Vascular leakage hypothesis: Serous leakage from abnormal vessels on the disc (vessels within white tissue) is the source of subretinal fluid.
Traction plus tear hypothesis: Tractional detachment due to vitreous traction is combined with a tear within the optic disc depression, leading to rhegmatogenous detachment. In advanced cases, tears are often found near the prepapillary tissue, and in clinical practice, the involvement of rhegmatogenous detachment is considered important.
The white tissue on the optic disc is located at the site corresponding to the lamina cribrosa and lacks normal supporting structures. This abnormality of the lamina cribrosa is thought to be associated with specific pathological conditions such as transmission of intraocular pressure, formation of cerebrospinal fluid inflow pathways, and intrusion of silicone oil.
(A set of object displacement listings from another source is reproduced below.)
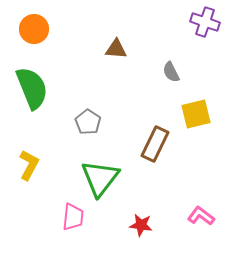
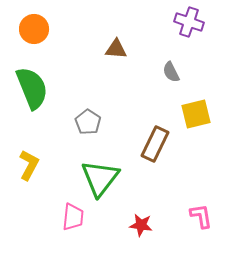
purple cross: moved 16 px left
pink L-shape: rotated 44 degrees clockwise
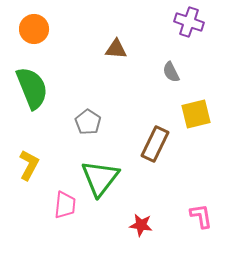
pink trapezoid: moved 8 px left, 12 px up
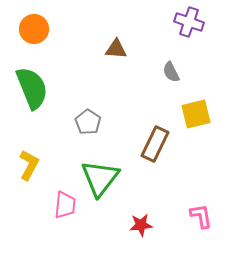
red star: rotated 15 degrees counterclockwise
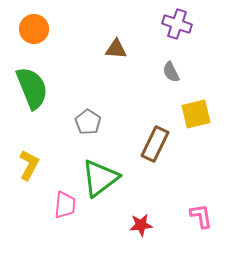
purple cross: moved 12 px left, 2 px down
green triangle: rotated 15 degrees clockwise
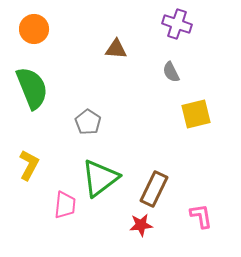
brown rectangle: moved 1 px left, 45 px down
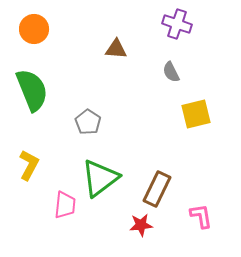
green semicircle: moved 2 px down
brown rectangle: moved 3 px right
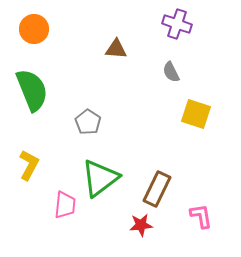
yellow square: rotated 32 degrees clockwise
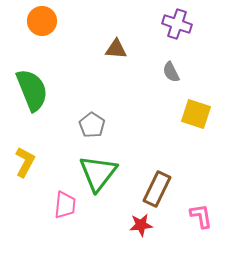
orange circle: moved 8 px right, 8 px up
gray pentagon: moved 4 px right, 3 px down
yellow L-shape: moved 4 px left, 3 px up
green triangle: moved 2 px left, 5 px up; rotated 15 degrees counterclockwise
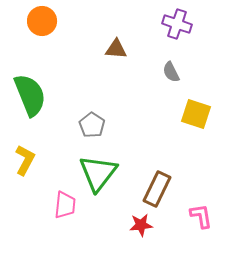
green semicircle: moved 2 px left, 5 px down
yellow L-shape: moved 2 px up
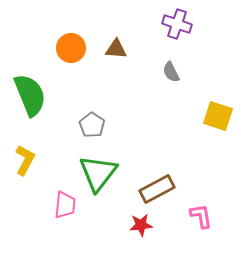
orange circle: moved 29 px right, 27 px down
yellow square: moved 22 px right, 2 px down
brown rectangle: rotated 36 degrees clockwise
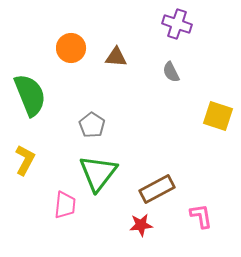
brown triangle: moved 8 px down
Bhatti reported a case of a 20-year-old female with left eye morning glory syndrome complicated by transsphenoidal encephalocele1). Right eye visual acuity was 20/20, and left eye was hand motion. She had a history of amenorrhea and endocrine abnormalities. MRI confirmed an encephalocele through a sphenoid bone defect, which may involve not only the meninges but also the hypothalamus and optic chiasm1). When diagnosing morning glory syndrome, it is recommended to consider the possibility of basal encephalocele and perform a detailed head MRI in all cases1).
If detailed evaluation of optic disc and macular structures (layer-by-layer analysis) using OCT advances, the accuracy of visual prognosis prediction may improve. Elucidation of the mechanism of retinal detachment (verification of the cerebrospinal fluid theory and vascular leakage theory) is also an important issue. Accumulation of multicenter data on vitrectomy outcomes is expected to standardize surgical indication criteria and tamponade selection. Regarding the genetic background (search for causative genes), many aspects remain unclear, and accumulation of genomic research is awaited.
Since complications such as transsphenoidal encephalocele and intracranial abnormalities have been reported, detailed head MRI is recommended in all cases. Encephalocele may involve herniation of the hypothalamus and optic chiasm, and screening for endocrine abnormalities (e.g., amenorrhea) should also be considered.